Molten construction material rained over the singularity plane. Friends scurried like insects as shards - red-hot and razor-sharp - sleeted down on them. A wind blasted from the devastated area through the rest of the chamber; Mir
iam could smell smoke, burning flesh.
‘Jesus,’ Miriam breathed. She knew she was lucky; the singularity-cannon console she’d been working at with Jaar was well away from the collapsing area. Jaar cried out inarticulately and pushed away from the console. Berg grabbed his arm. ‘No!’ She pulled him around. ‘Don’t be stupid, Jaar. There’s not a damn thing you can do to help them; the best place for you is here.’
Jaar twisted his head away from her, towards the ruined areas of the earth-craft.
Now a flare of cherry-red light dazzled her. The Spline had found a way through the failed dome and had hit the chamber itself with its starbreaker beam. Raising her hand to shield her eyes from the glow of the dome, she saw that the crystal surface over one section of the singularity plane had become muddied, fractured; cracks were racing across it as if it were melting ice. The area had been scoured of human life. And the singularities themselves, white-hot fireflies embedded in their web of blue light, were stirring. Sliding.

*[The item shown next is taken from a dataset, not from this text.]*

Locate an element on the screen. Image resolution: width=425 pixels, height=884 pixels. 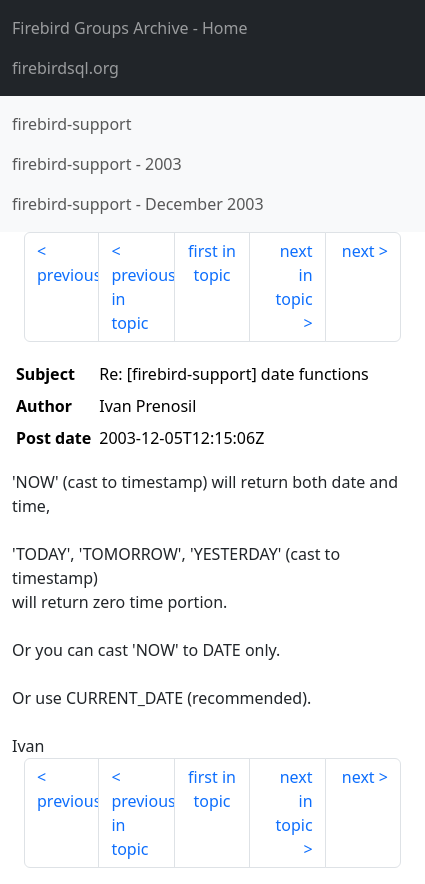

All around the artificial cavern the Friends seemed to have lost their discipline. They stumbled away from their consoles, clung to each other in distracted knots; or they ran, hopelessly, into the devastated area. The singularity-cannon muzzles were silent now; sparks no longer sailed upwards to space.
The Friends were finished, Berg realized.

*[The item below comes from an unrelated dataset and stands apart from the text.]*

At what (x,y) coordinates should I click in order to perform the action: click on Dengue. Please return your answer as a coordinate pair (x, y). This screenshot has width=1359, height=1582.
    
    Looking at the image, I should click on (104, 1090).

Berg released Jaar and turned back to the console. She tried to ignore it all - the stench of meat, the wind in her face, the awesome creak of disintegrating Xeelee construction material - and to think through the layout of this cannon control. It was all based on a straightforward touch-screen, and the logic was obvious. Tapping lightly at coloured squares she ran through the direction-finder graphics.
From the corner of her eye she saw schematic diagrams of the earth-ship - huge swaths of the dome-base glaring red - and graphs, lists of figures, data on more subtle damages.
Berg said, ‘How bad is it? Are we losing the air?’
Jaar watched her, distracted, his face crumpling in pain. ‘No,’ he said, his voice a hoarse shout above the chaotic din. ‘The breaches in the dome are above the bulk of the atmosphere; the singularity plane’s gravity well will keep most of the air in a thick layer close to the surface ... for the next few minutes anyway. But the air will seep out of that breach. It will absorb all this heat, boil out of the ruined shell ... and the dome itself may fail further.’